- Data in this exercise
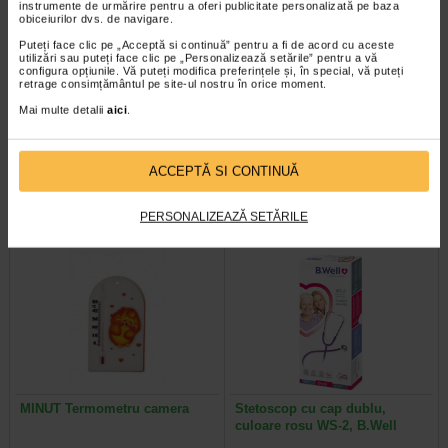
instrumente de urmărire pentru a oferi publicitate personalizată pe baza
obiceiurilor dvs. de navigare.
Puteți face clic pe „Acceptă si continuă” pentru a fi de acord cu aceste
utilizări sau puteți face clic pe „Personalizează setările” pentru a vă
configura opțiunile. Vă puteți modifica preferințele și, în special, vă puteți
ProbioSuport Forte, 10
Probiofort Baby, picaturi, 7,5
retrage consimțământul pe site-ul nostru în orice moment.
capsule vegetale, Naturalis
ml, Benesio
Mai multe detalii
aici
.
Naturalis ProbioSuport Forte este
Benesio Probiofort Baby este un
un supliment alimentar formulat cu
supliment alimentar pe baza de
Saccharomyces cerevisiae var…
ingrediente de origine naturala…
ACCEPTĂ SI CONTINUĂ
PERSONALIZEAZĂ SETĂRILE
MINUT Termometru camera
Stetoscop cu cap dublu,
culoare rosu WS-2, B.Well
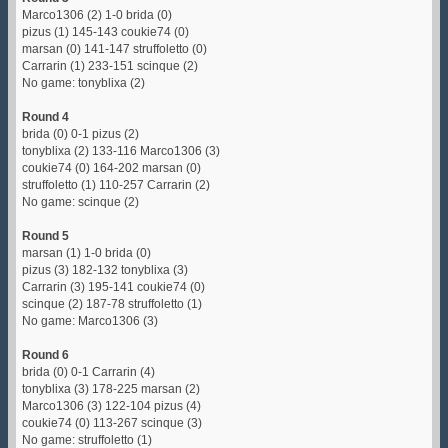
Marco1306 (2) 1-0 brida (0)
pizus (1) 145-143 coukie74 (0)
marsan (0) 141-147 struffoletto (0)
Carrarin (1) 233-151 scinque (2)
No game: tonyblixa (2)
Round 4
brida (0) 0-1 pizus (2)
tonyblixa (2) 133-116 Marco1306 (3)
coukie74 (0) 164-202 marsan (0)
struffoletto (1) 110-257 Carrarin (2)
No game: scinque (2)
Round 5
marsan (1) 1-0 brida (0)
pizus (3) 182-132 tonyblixa (3)
Carrarin (3) 195-141 coukie74 (0)
scinque (2) 187-78 struffoletto (1)
No game: Marco1306 (3)
Round 6
brida (0) 0-1 Carrarin (4)
tonyblixa (3) 178-225 marsan (2)
Marco1306 (3) 122-104 pizus (4)
coukie74 (0) 113-267 scinque (3)
No game: struffoletto (1)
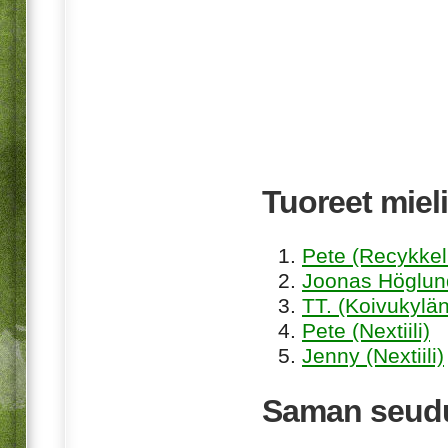
Tuoreet mieli
Pete (Recykkel
Joonas Höglund
TT. (Koivukylän
Pete (Nextiili)
Jenny (Nextiili)
Saman seudu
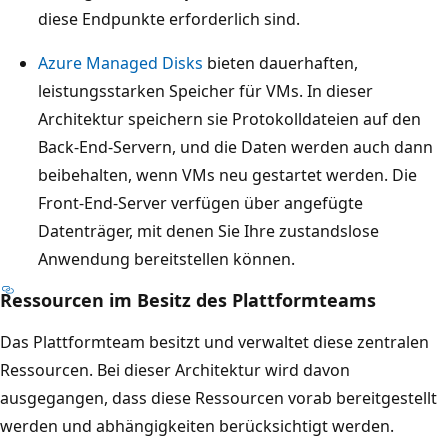
diese Endpunkte erforderlich sind.
Azure Managed Disks
bieten dauerhaften,
leistungsstarken Speicher für VMs. In dieser
Architektur speichern sie Protokolldateien auf den
Back-End-Servern, und die Daten werden auch dann
beibehalten, wenn VMs neu gestartet werden. Die
Front-End-Server verfügen über angefügte
Datenträger, mit denen Sie Ihre zustandslose
Anwendung bereitstellen können.
Ressourcen im Besitz des Plattformteams
Das Plattformteam besitzt und verwaltet diese zentralen
Ressourcen. Bei dieser Architektur wird davon
ausgegangen, dass diese Ressourcen vorab bereitgestellt
werden und abhängigkeiten berücksichtigt werden.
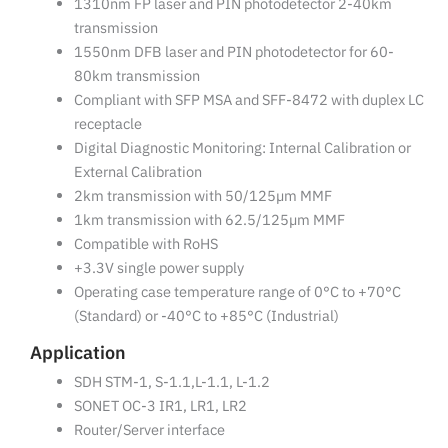
1310nm FP laser and PIN photodetector 2-40km
transmission
1550nm DFB laser and PIN photodetector for 60-
80km transmission
Compliant with SFP MSA and SFF-8472 with duplex LC
receptacle
Digital Diagnostic Monitoring: Internal Calibration or
External Calibration
2km transmission with 50/125µm MMF
1km transmission with 62.5/125µm MMF
Compatible with RoHS
+3.3V single power supply
Operating case temperature range of 0°C to +70°C
(Standard) or -40°C to +85°C (Industrial)
Application
SDH STM-1, S-1.1,L-1.1, L-1.2
SONET OC-3 IR1, LR1, LR2
Router/Server interface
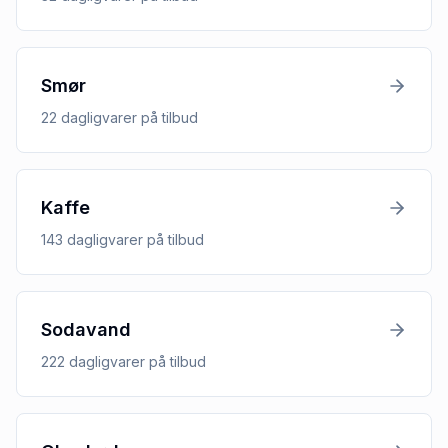
Smør
22
dagligvarer
på tilbud
Kaffe
143
dagligvarer
på tilbud
Sodavand
222
dagligvarer
på tilbud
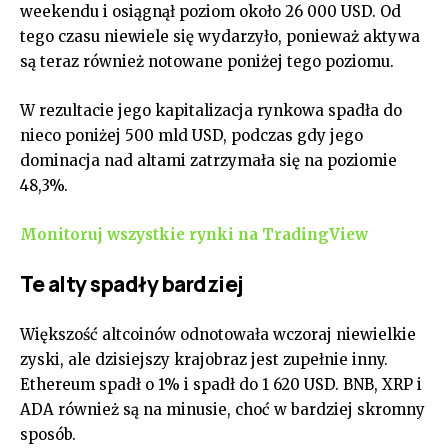
weekendu i osiągnął poziom około 26 000 USD. Od
tego czasu niewiele się wydarzyło, ponieważ aktywa
są teraz również notowane poniżej tego poziomu.
W rezultacie jego kapitalizacja rynkowa spadła do
nieco poniżej 500 mld USD, podczas gdy jego
dominacja nad altami zatrzymała się na poziomie
48,3%.
Monitoruj wszystkie rynki na TradingView
Te alty spadły bardziej
Większość altcoinów odnotowała wczoraj niewielkie
zyski, ale dzisiejszy krajobraz jest zupełnie inny.
Ethereum spadł o 1% i spadł do 1 620 USD. BNB, XRP i
ADA również są na minusie, choć w bardziej skromny
sposób.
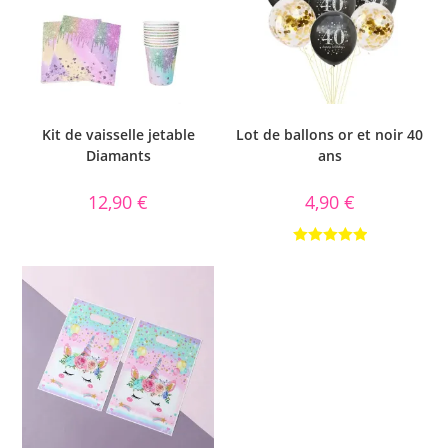
Kit de vaisselle jetable
Lot de ballons or et noir 40
Diamants
ans
12,90
€
4,90
€
Note
5.00
sur 5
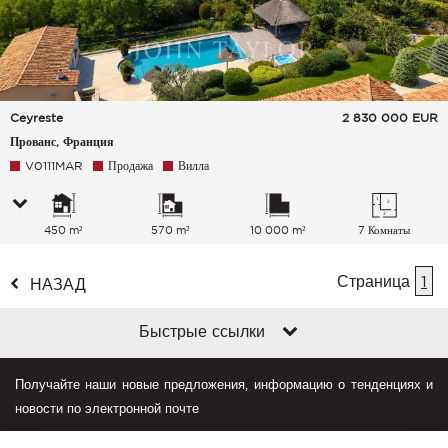
Ceyreste
2 830 000
EUR
Прованс, Франция
V0111MAR
Продажа
Вилла
450 m²
570 m²
10 000 m²
7 Комнаты
Страница
1
НАЗАД
Быстрые ссылки
Получайте наши новые предложения, информацию о тенденциях и
новости по электронной почте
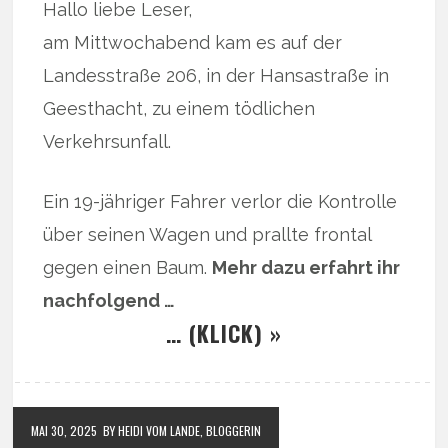
Hallo liebe Leser,
am Mittwochabend kam es auf der
Landesstraße 206, in der Hansastraße in
Geesthacht, zu einem tödlichen
Verkehrsunfall.
Ein 19-jähriger Fahrer verlor die Kontrolle
über seinen Wagen und prallte frontal
gegen einen Baum.
Mehr dazu erfahrt ihr
nachfolgend …
… (KLICK) »
MAI 30, 2025
BY HEIDI VOM LANDE, BLOGGERIN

- About this exercise
Copy exactly, and copy nothing else: the lines from the start of the data above through the line that holds "Pete (Nextiili)". The pictures stay out.

- Response for this exercise
instrumente de urmărire pentru a oferi publicitate personalizată pe baza
obiceiurilor dvs. de navigare.
Puteți face clic pe „Acceptă si continuă” pentru a fi de acord cu aceste
utilizări sau puteți face clic pe „Personalizează setările” pentru a vă
configura opțiunile. Vă puteți modifica preferințele și, în special, vă puteți
ProbioSuport Forte, 10
Probiofort Baby, picaturi, 7,5
retrage consimțământul pe site-ul nostru în orice moment.
capsule vegetale, Naturalis
ml, Benesio
Mai multe detalii
aici
.
Naturalis ProbioSuport Forte este
Benesio Probiofort Baby este un
un supliment alimentar formulat cu
supliment alimentar pe baza de
Saccharomyces cerevisiae var…
ingrediente de origine naturala…
ACCEPTĂ SI CONTINUĂ
PERSONALIZEAZĂ SETĂRILE
MINUT Termometru camera
Stetoscop cu cap dublu,
culoare rosu WS-2, B.Well
Marco1306 (2) 1-0 brida (0)
pizus (1) 145-143 coukie74 (0)
marsan (0) 141-147 struffoletto (0)
Carrarin (1) 233-151 scinque (2)
No game: tonyblixa (2)
Round 4
brida (0) 0-1 pizus (2)
tonyblixa (2) 133-116 Marco1306 (3)
coukie74 (0) 164-202 marsan (0)
struffoletto (1) 110-257 Carrarin (2)
No game: scinque (2)
Round 5
marsan (1) 1-0 brida (0)
pizus (3) 182-132 tonyblixa (3)
Carrarin (3) 195-141 coukie74 (0)
scinque (2) 187-78 struffoletto (1)
No game: Marco1306 (3)
Round 6
brida (0) 0-1 Carrarin (4)
tonyblixa (3) 178-225 marsan (2)
Marco1306 (3) 122-104 pizus (4)
coukie74 (0) 113-267 scinque (3)
No game: struffoletto (1)
Tuoreet mieli
Pete (Recykkel
Joonas Höglund
TT. (Koivukylän
Pete (Nextiili)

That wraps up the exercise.